Start of Records for this exercise

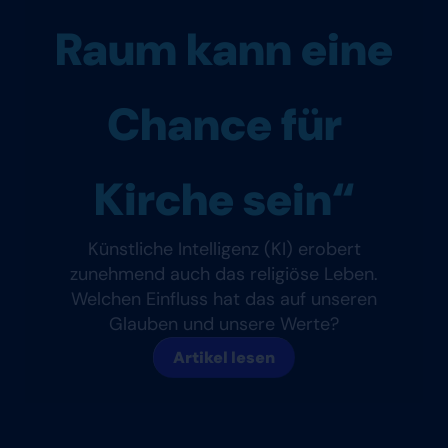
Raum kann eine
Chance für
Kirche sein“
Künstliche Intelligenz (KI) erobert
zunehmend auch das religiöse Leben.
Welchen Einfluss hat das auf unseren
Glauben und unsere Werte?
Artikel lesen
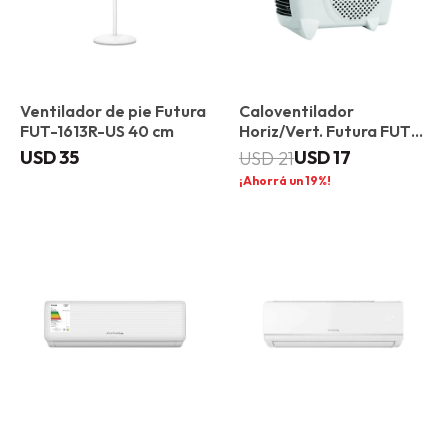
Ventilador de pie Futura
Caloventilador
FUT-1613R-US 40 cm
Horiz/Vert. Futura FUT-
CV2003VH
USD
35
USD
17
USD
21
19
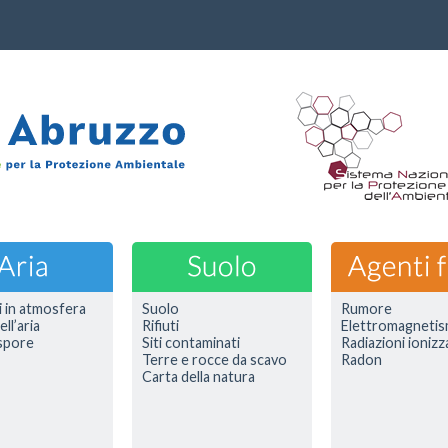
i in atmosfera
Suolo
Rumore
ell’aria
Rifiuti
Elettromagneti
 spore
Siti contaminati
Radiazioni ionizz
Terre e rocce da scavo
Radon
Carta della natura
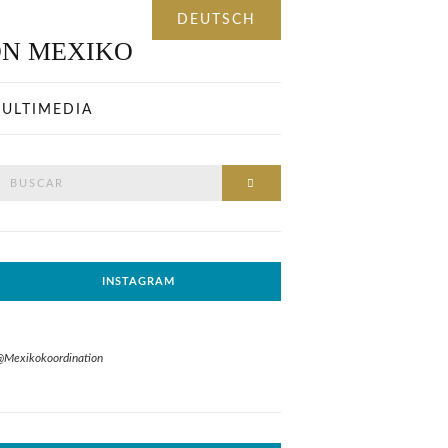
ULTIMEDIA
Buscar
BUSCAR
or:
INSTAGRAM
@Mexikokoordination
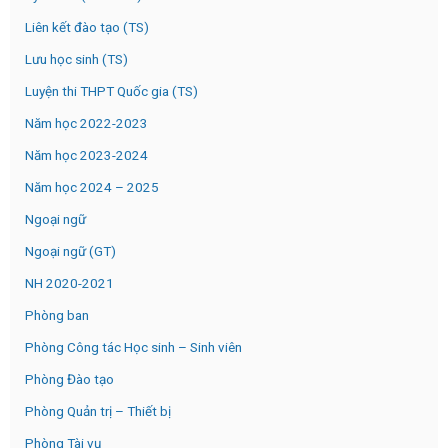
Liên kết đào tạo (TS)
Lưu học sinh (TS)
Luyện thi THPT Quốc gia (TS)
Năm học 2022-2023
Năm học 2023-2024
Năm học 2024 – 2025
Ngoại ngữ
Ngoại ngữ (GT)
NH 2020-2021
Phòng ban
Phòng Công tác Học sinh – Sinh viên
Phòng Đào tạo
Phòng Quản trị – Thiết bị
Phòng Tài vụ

End of Records for this exercise

== Task ==
Begin at the line with "Terre e rocce da scavo" and retype exactly every line through the last one of the entries above, both included, and nothing more; pictures stay out.

== Completed task ==
Terre e rocce da scavo
Radon
Carta della natura
ULTIMEDIA
Buscar
BUSCAR
or:
INSTAGRAM
@Mexikokoordination
Liên kết đào tạo (TS)
Lưu học sinh (TS)
Luyện thi THPT Quốc gia (TS)
Năm học 2022-2023
Năm học 2023-2024
Năm học 2024 – 2025
Ngoại ngữ
Ngoại ngữ (GT)
NH 2020-2021
Phòng ban
Phòng Công tác Học sinh – Sinh viên
Phòng Đào tạo
Phòng Quản trị – Thiết bị
Phòng Tài vụ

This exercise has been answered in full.